Barış süreci ve seçim

Abdullah Öcalan’ın silahları bırakma çağrısı ve talimatının, Nevruz’u beklemeden, bu ayın içinde yapılması ihtimali yükselmişken, hatlarda yine bir arıza çıktı. Bu arızanın kaynağının ayrıntıları bilinmese de, özellikle Kandil’den gelen son sesler Hükümet’ten beklenen bazı adımların atılmamasıyla ilgili tepkiler içeriyor.

Silahlara veda çağrısından önce Öcalan’ın belirlediği bir yol haritası Kandil’e de gitmiş ve bu konuda yapılan toplantıda oy birliğiyle bu yol haritasına destek kararı alındığı açıklanmıştı. Bu açıklama yapılırken, süreçte Öcalan’a olan güven de teyit edilmişti. Sürecin başından itibaren İmralı, Kandil ve HDP arasındaki görüş farkları oldukça sık tartışılıyor. Kandil’in yol haritasına ilişkin kararına rağmen yine de bu üçlü arasında “çelişki” ve uyumsuzluk arayanlar, çalışmalarına devam ediyor.

Kandil’den gelen her sivri beyanın arkasında bir “kopma” arayanların arayışları şu ana kadar gerçek çıkmadı. 6-7 Ekim Kobane olaylarında ve geçen ayki Cizre olaylarında Abdullah Öcalan’ın “durun” talimatına uyulması da bu arayışları kesmedi.

Haberin Devamı

Kandil’in zaman zaman her an yan çizebilecek “kötü çocuk” konumunda görülmesi de böyle karmaşık bir sürecin kaçınılması zor olgulardan biri olarak görülmesi, aslında sürecinin devalının güvencelerinden biri oldu.
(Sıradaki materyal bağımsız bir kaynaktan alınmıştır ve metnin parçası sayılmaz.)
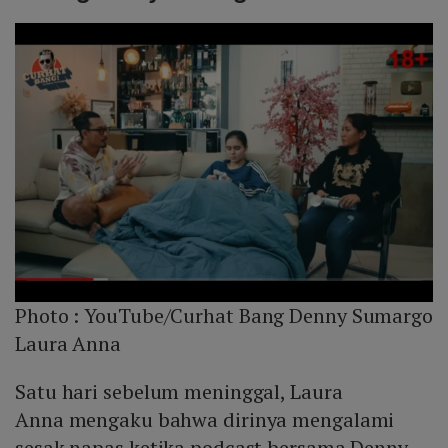
Photo :
YouTube/Curhat Bang Denny Sumargo
Laura Anna
Satu hari sebelum meninggal, Laura
Anna mengaku bahwa dirinya mengalami
sesak napas ketika podcast bersama Denny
Barış süreci başlarken Abdullah Öcalan ilk Nevruz bildirisinde silahlı mücadele döneminin kesin olarak sona erdiğini, bundan sonra esas olanın demokratik siyasi mücadele olduğunu ilan etmişti.

Demokratik siyasi mücadelenin de ana organının, bir “Türkiye partisi”ne dönüşme çabasında olan HDP’nin olması sürecin doğal akışının icabıdır.

Buradan devam edildiği zaman da HDP’nin 7 Haziran seçiminde yüzde 10 barajını aşarak güçlü bir grupla Meclis’e girmesinin önemli bir dönüm noktası olacağına kuşku yoktur.

HDP’nin barajı aşmasını sağlayacak önemli siyasi unsur da Öcalan’ın silahlara veda açıklamasını yapmasıdır. Süreçteki bu sıçrama, barış umudu içinde HDP’ye oy verme ihtimali olan önemli bir kesimin bunu gönül ferahlığıyla yapmasını sağlayacaktır. Barış süreci ve Kürt siyasetinin geleceği “kritik” bir noktaya gelmiştir. Yüz yıllık bir sorunun, doksan yıllık bir savaşın sona ermesi için birçok kritik nokta aşıldı, bu da aşılmak zorundadır.